Le procès d’UBS à Paris est attendu depuis six ans. Eh bien voilà, il commence cet après-midi à 13h30. Et à ce stade, les commentateurs sont perplexes sur les raisons qui ont incité UBS à vouloir ce procès.
C’est difficile à comprendre. L’accusation porte sur un système d’incitations à l’évasion fiscale de contribuables français vers la Suisse. Quelque chose d’assez banal en somme. Qui a été soldé ici et là en Europe par des arrangements extra-judiciaires avec la fin du secret bancaire. Solder ainsi des pratiques douteuses vaut mieux que les étaler dans des procès.
En France, UBS a délibérément opté pour le contraire : la voie judiciaire. Alors que la banque aurait eu plusieurs possibilités de convenir d’une transaction. Jusqu’à récemment encore.
Ce choix a en fait quelque chose d’assez sensationnel. D’abord parce que la banque suisse est de loin le leader mondial de la gestion de fortune privée transfrontalière. Elle focalise un maximum d’attention sur cinq continents. Ensuite parce que la direction du groupe à Zurich a été choquée par les montants forfaitaires qui lui ont été proposés par la justice française. La banque estime que ce qu’on lui reproche n’est ni démontré ni démontrable.

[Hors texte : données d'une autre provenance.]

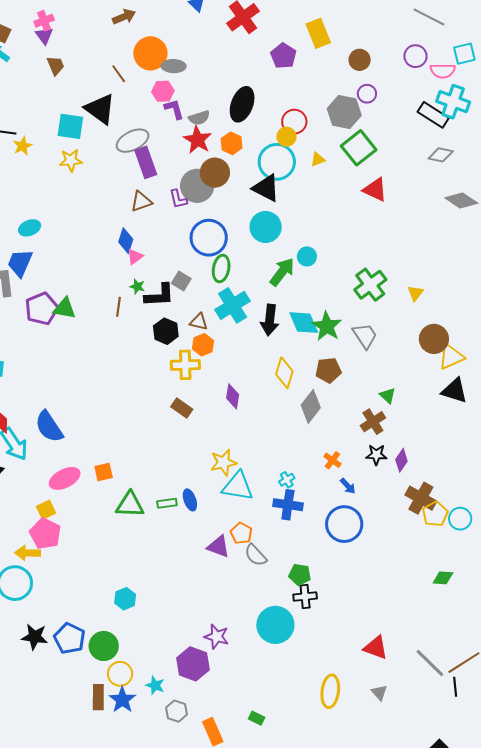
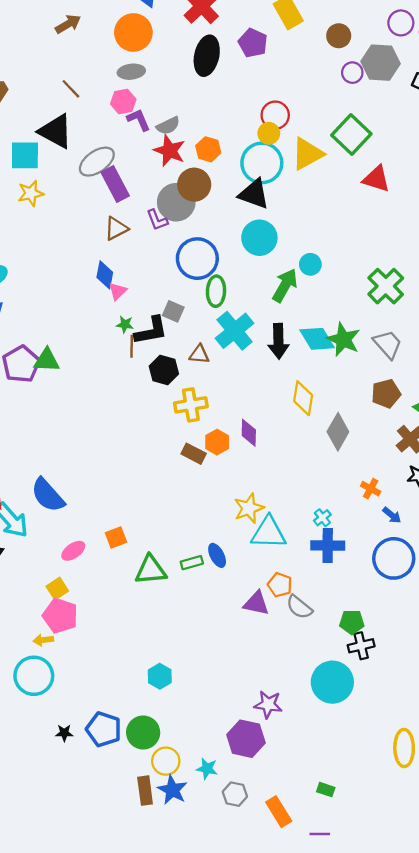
orange circle: (150, 53) -> (133, 32), moved
black ellipse: (242, 104) -> (207, 56), moved
gray hexagon: (344, 112) -> (381, 63), moved
yellow triangle: (318, 159) -> (307, 154), size x2.0
brown line: (119, 307) -> (132, 346), moved
orange hexagon: (203, 345) -> (217, 442), moved
brown pentagon: (328, 370) -> (386, 394), moved
pink ellipse: (65, 478) -> (73, 551), size x0.7
yellow arrow: (28, 553) -> (43, 640), size x0.7
black star: (35, 637) -> (64, 733), size x0.6

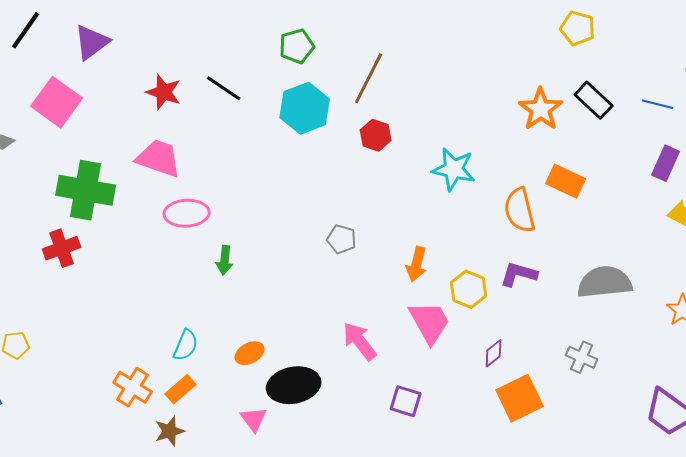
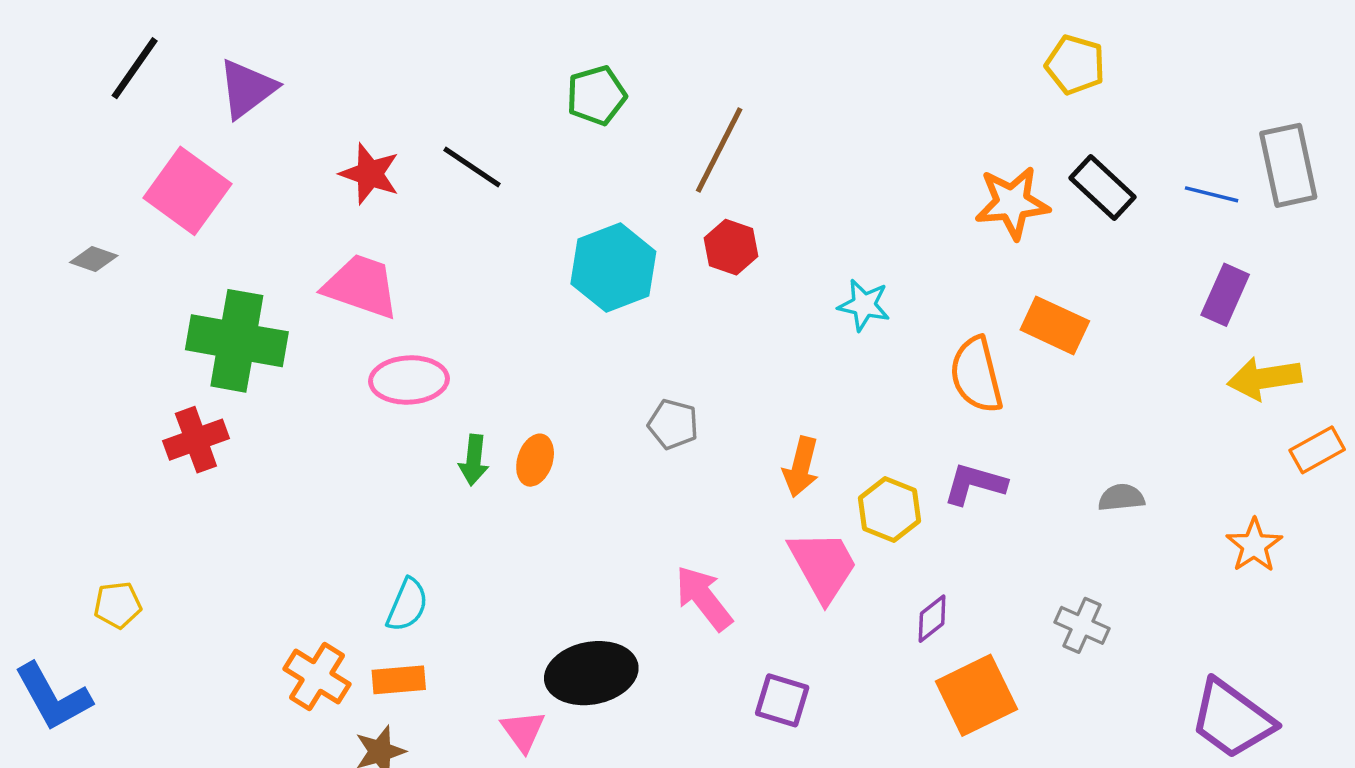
cyan hexagon: (305, 108) -> (613, 268), moved
orange star: (541, 109) -> (1012, 203), turned 30
cyan star: (454, 169) -> (864, 305), size x0.7
gray semicircle: (605, 282) -> (1121, 498), size x0.5
orange ellipse: (250, 353) -> (535, 460), moved, turned -44
orange rectangle: (181, 389) -> (399, 680), turned 36

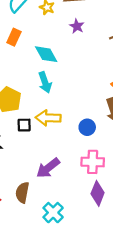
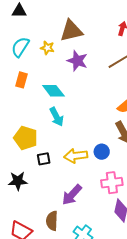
purple star: (77, 26) -> (77, 61), size x1.5
yellow arrow: (48, 118) -> (76, 156), moved

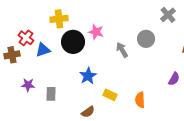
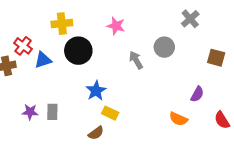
pink star: (96, 32) -> (116, 26), moved
purple star: (28, 85) -> (30, 112), moved
yellow rectangle: (110, 95) -> (110, 113), moved
orange semicircle: (140, 100) -> (178, 119), moved, turned -63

Il y avait quand même des employés et des cadres d’UBS qui se rendaient en France. C’était pour y convaincre de grandes fortunes d’ouvrir des comptes défiscalisés en Suisse.

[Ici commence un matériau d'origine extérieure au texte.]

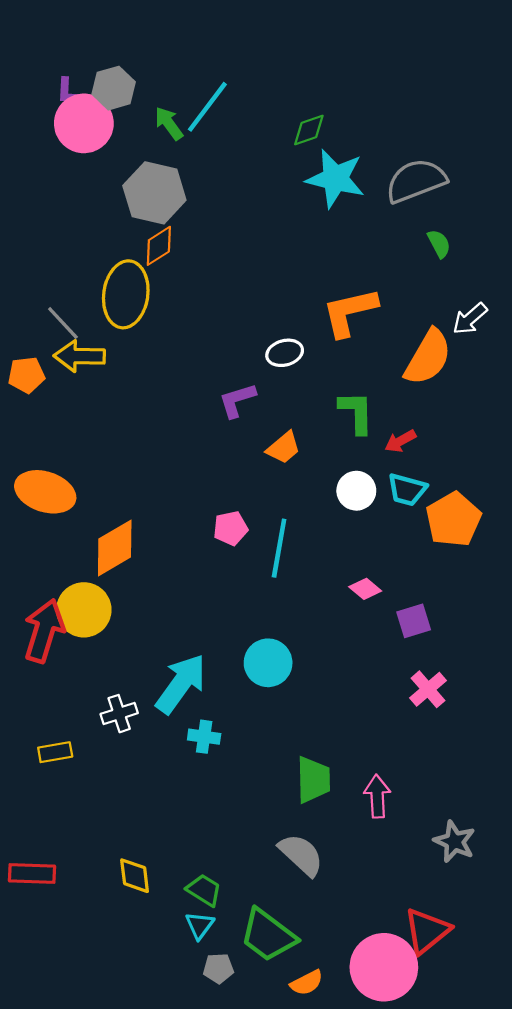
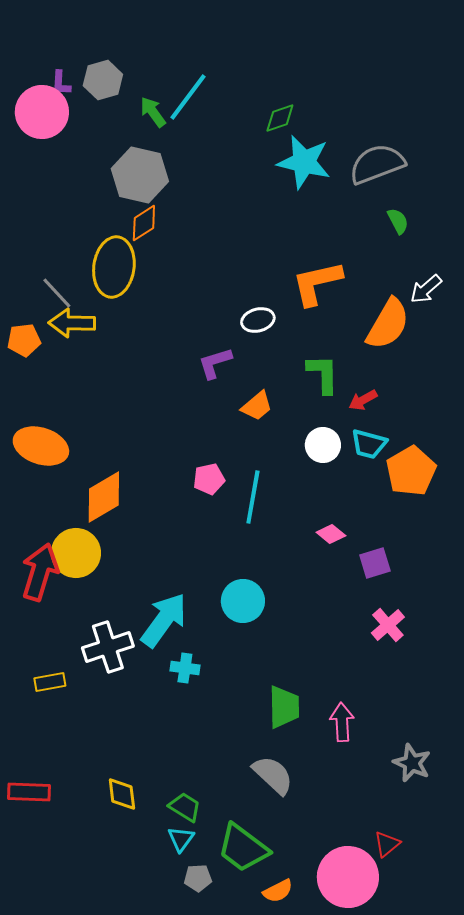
pink circle: (84, 123) -> (42, 112), moved
white cross: (119, 714) -> (108, 647), size x1.5
red triangle: (427, 931) -> (387, 844), size x0.6

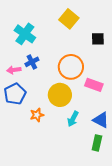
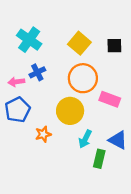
yellow square: (69, 19) -> (79, 43), moved
green rectangle: (97, 143) -> (99, 159), moved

Ce sont ces accusations qu’UBS conteste : selon elle, des employés se rendaient effectivement en France. Mais c’était pour y rencontrer des clients déjà existants. Ce qui n’est pas interdit par les dispositions antifraude françaises. Ensuite, si des clients déjà existants vous recommandent auprès de clients pas encore existants ? Et qu’ils vous contactent ? Tant mieux, mais ce n’est pas se rendre en France pour démarcher de nouveaux clients. Ou alors ça demande à être démontré cas par cas.
C’est quand même assez subtil comme différence, non ?

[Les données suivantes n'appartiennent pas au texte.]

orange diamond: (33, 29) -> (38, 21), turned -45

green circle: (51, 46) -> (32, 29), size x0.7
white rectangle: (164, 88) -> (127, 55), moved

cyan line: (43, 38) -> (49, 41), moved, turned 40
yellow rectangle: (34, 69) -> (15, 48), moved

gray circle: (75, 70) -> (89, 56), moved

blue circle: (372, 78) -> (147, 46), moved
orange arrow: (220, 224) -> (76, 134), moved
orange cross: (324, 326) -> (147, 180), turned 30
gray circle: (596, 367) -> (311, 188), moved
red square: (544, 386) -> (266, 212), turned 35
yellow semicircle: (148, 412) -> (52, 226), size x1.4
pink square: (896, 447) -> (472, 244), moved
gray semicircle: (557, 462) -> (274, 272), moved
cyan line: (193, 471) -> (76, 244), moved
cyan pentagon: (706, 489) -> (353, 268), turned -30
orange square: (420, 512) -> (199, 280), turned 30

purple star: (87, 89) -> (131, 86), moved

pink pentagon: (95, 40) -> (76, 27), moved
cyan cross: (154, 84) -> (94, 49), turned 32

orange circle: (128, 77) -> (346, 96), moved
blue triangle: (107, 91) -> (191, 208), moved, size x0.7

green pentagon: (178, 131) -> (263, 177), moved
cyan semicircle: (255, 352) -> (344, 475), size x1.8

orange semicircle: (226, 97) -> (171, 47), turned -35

Oui, vu de l’extérieur. C’est bien pour ça qu’on ne comprend pas pourquoi UBS a choisi d’aller se battre sur un terrain aussi casse-gueule. Les audiences publiques vont durer des semaines. Les arguments d’UBS vont se retourner les uns après les autres contre elle. Et l’on ne voit pas pourquoi l’appareil judiciaire français serait bien disposé face à un groupe bancaire suisse providentiel : n’est-ce pas l’occasion de lui faire porter la responsabilité de décennies d’incurie fiscale en France ?
UBS parle d’ailleurs depuis le début d’une instruction biaisée par la perspective d’en faire un procès politique.
Et ce sera évidemment un procès à large dimension politique. Et à grand spectacle. Un exutoire, une curée. A moins bien entendu que la banque ait une stratégie géniale pour s’en sortir à son avantage. Cette minuscule perspective entretient encore un suspense qui pourrait assez vite retomber. Et se transformer en longue torture pour l’ensemble de la place financière suisse. Et pour les 60.000 employés d’UBS en Suisse et dans le monde.